C'est violent, cette lutte des classes. C'est usant qu'on en soit encore et toujours là. Ce qui m'a le plus frappé ce sont les commentaires du public en fin de séance... Oui, j'aime rester dans la file de sortie pour écouter ce qu'en ont pensés mes voisins. Les seniors sont assez compréhensifs pour eux, ce film est un cliché et bien évidement ça pourrait fonctionner alors que si tu passes à notre génération, le discours est tout autre! 
Il y a plus de 10 ans, j'avais eu une conversation un peu animée avec une personne qui m'était chère à l'époque en lui assurant que l'amour, le couple ou encore la famille telle que nous l'avions connu enfant n'existe plus. Nos parents ont eu la chance d'en être les derniers témoins. Je maintiens qu'aujourd'hui, on vit le couple comme une association, "une entreprise" et quand "l'entreprise" se noie, on reprend ses billes souvent sans tenter de sauver quoi que soit. 

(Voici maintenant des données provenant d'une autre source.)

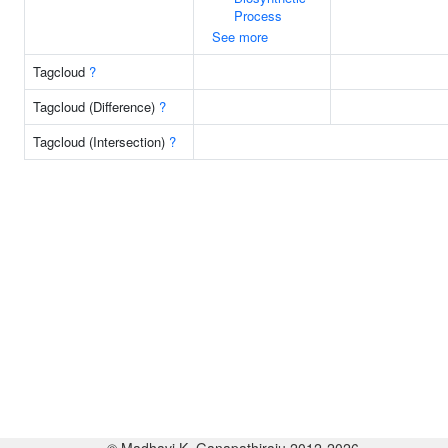
Process
See more
Tagcloud
?
Tagcloud (Difference)
?
Tagcloud (Intersection)
?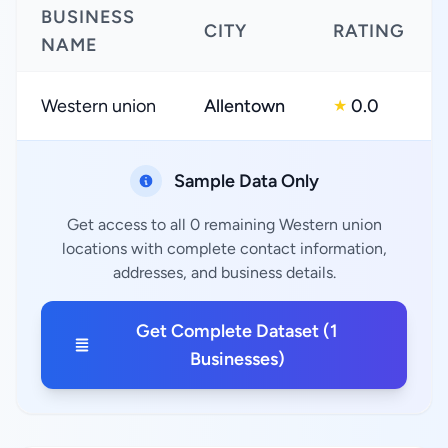
BUSINESS
CITY
RATING
NAME
Western union
Allentown
0.0
★
Sample Data Only
Get access to all 0 remaining Western union
locations with complete contact information,
addresses, and business details.
Get Complete Dataset (1
Businesses)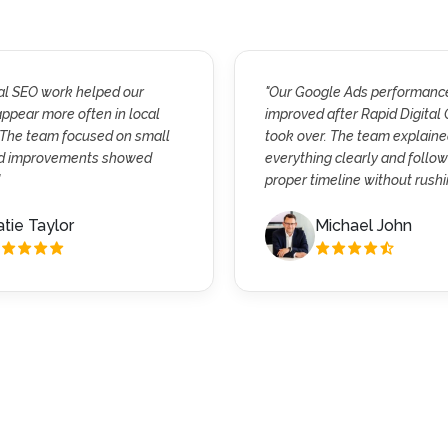
cal SEO work helped our
"Our Google Ads performanc
ppear more often in local
improved after Rapid Digital
 The team focused on small
took over. The team explain
nd improvements showed
everything clearly and follo
proper timeline without rushi
tie Taylor
Michael John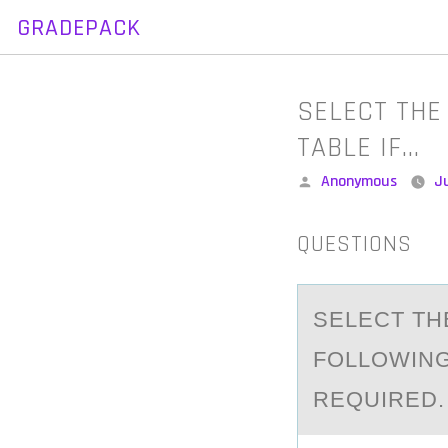
GRADEPACK
Skip
to
content
SELECT THE
TABLE IF…
Posted
Anonymous
Ju
by
QUESTIONS
SELECT TH
FOLLOWING 
REQUIRED.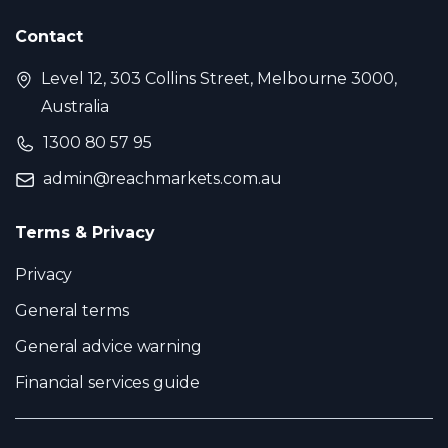
Contact
Level 12, 303 Collins Street, Melbourne 3000,
Australia
1300 80 57 95
admin@reachmarkets.com.au
Terms & Privacy
Privacy
General terms
General advice warning
Financial services guide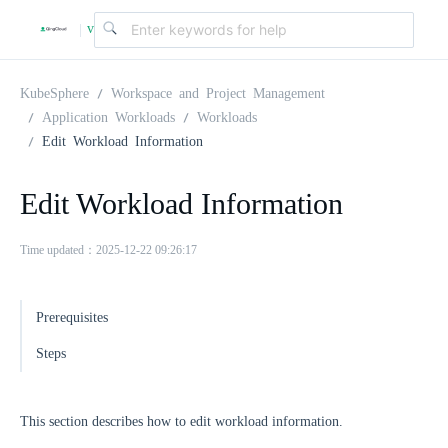
v
|
4
KubeSphere
Workspace and Project Management
Application Workloads
Workloads
Edit Workload Information
.
Edit Workload Information
2
Time updated：2025-12-22 09:26:17
.
Prerequisites
0
Steps
This section describes how to edit workload information.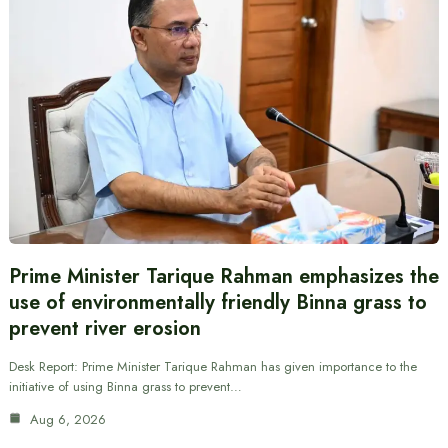
Prime Minister Tarique Rahman emphasizes the
use of environmentally friendly Binna grass to
prevent river erosion
Desk Report: Prime Minister Tarique Rahman has given importance to the
initiative of using Binna grass to prevent…
Aug 6, 2026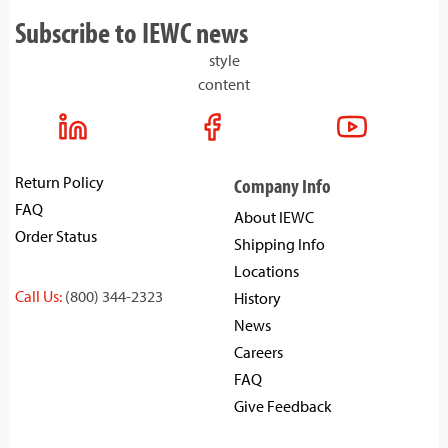
Subscribe to IEWC news
style
content
Return Policy
Company Info
FAQ
About IEWC
Order Status
Shipping Info
Locations
Call Us:
(800) 344-2323
History
News
Careers
FAQ
Give Feedback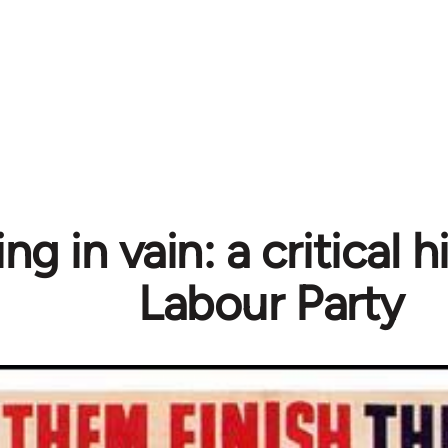
ng in vain: a critical h
Labour Party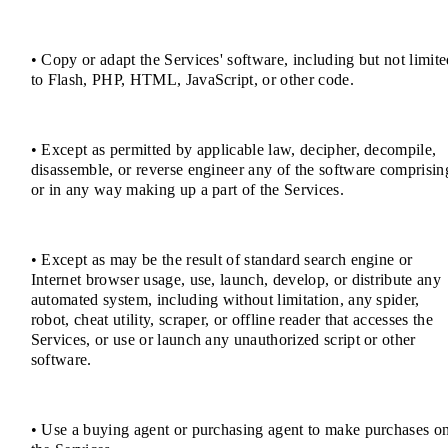
• Copy or adapt the Services' software, including but not limit
to Flash, PHP, HTML, JavaScript, or other code.
• Except as permitted by applicable law, decipher, decompile,
disassemble, or reverse engineer any of the software comprisin
or in any way making up a part of the Services.
• Except as may be the result of standard search engine or
Internet browser usage, use, launch, develop, or distribute any
automated system, including without limitation, any spider,
robot, cheat utility, scraper, or offline reader that accesses the
Services, or use or launch any unauthorized script or other
software.
• Use a buying agent or purchasing agent to make purchases o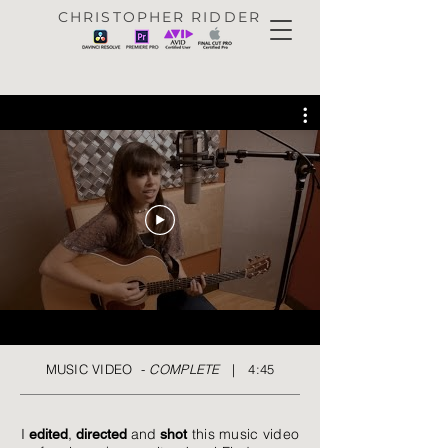
CHRISTOPHER RIDDER
MUSIC VIDEO -
COMPLETE
| 4:45
I
,
and
this music video
edited
directed
shot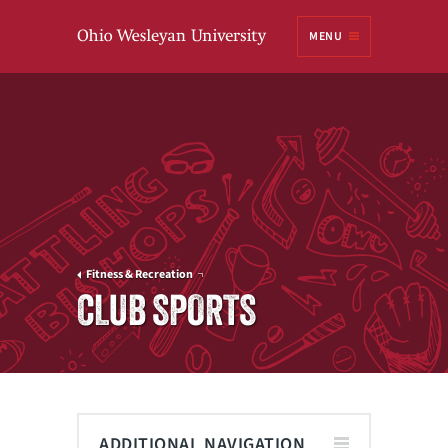
Ohio
MENU
Wesleyan University
Fitness & Recreation
CLUB SPORTS
ADDITIONAL NAVIGATION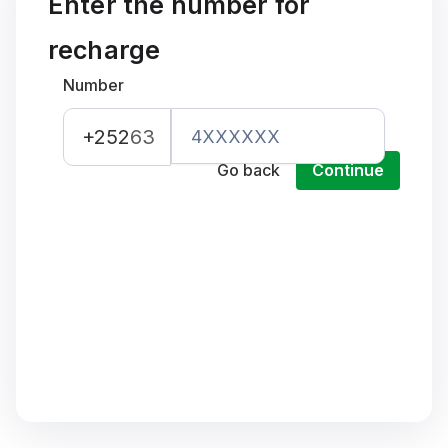
Enter the number for
recharge
Number
+252
63
Go back
Continue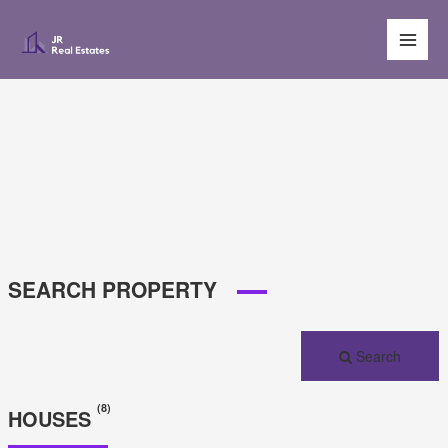
Main
Men
SEARCH PROPERTY
Search
(8)
HOUSES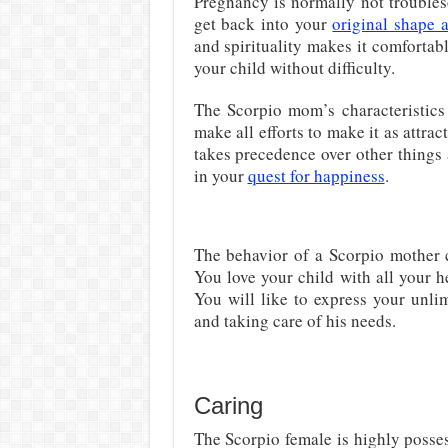
Pregnancy is normally not trouble
get back into your
original shape 
and spirituality makes it comfortab
your child without difficulty.
The Scorpio mom’s characteristic
make all efforts to make it as attra
takes precedence over other things
in your
quest for happiness
.
The behavior of a Scorpio mother c
You love your child with all your h
You will like to express your unl
and taking care of his needs.
Caring
The Scorpio female is highly possess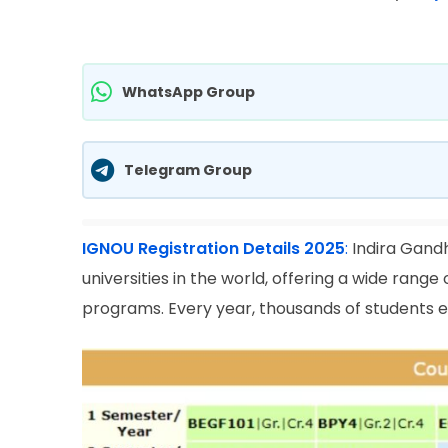
WhatsApp Group
Telegram Group
IGNOU Registration Details 2025
:
Indira Gandh
universities in the world, offering a wide rang
programs. Every year, thousands of students en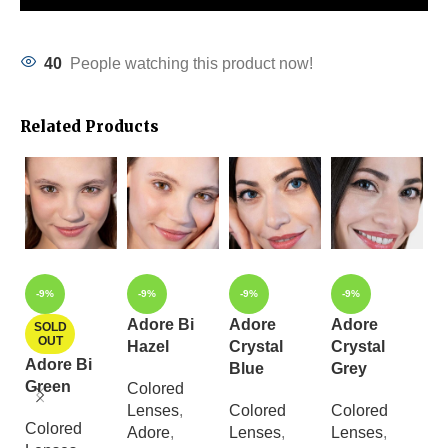
40
People watching this product now!
Related Products
-9%
-9%
-9%
-9%
Adore Bi
Adore
Adore
A
SOLD
OUT
Hazel
Crystal
Crystal
C
Adore Bi
Blue
Grey
L
Green
Colored
Lenses
,
Colored
Colored
C
Colored
Adore
,
Lenses
,
Lenses
,
L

La magie du film tient dans le fait que nous pouvons tantôt nous identifier à l'un ou l'autre des protagonistes. Même si pour ma part, je me suis souvent vue (pire, entendue) dans la fausse blonde. Lui, est souvent si froid, imbus même parfois. 
Si il y a une chose à retenir de ce film c'est que finalement la culture ne sauve pas de tout, pas  même de la connerie. 

Les acteurs principaux Emilie Dequenne et Loic Corbery sont parfaits, même si parfois la naiveté que l'on a mis dans le regard de Dequenne est un brin exagéré. 
A noter, l'apparition de Didier Sandre dans le rôle du père de Clément, j'aime cet acteur que l'on voit beaucoup trop rarement sur nos écrans je trouve...

A voir, pas à voir? Cette fois, je ne sais pas. Je te dirais que ça dépend surement de ce que ça pourrait évoquer chez toi. 

Alors à ton avis, un professeur de philosophie peut-il vivre avec une coiffeuse qui s 'éclate au karaoké?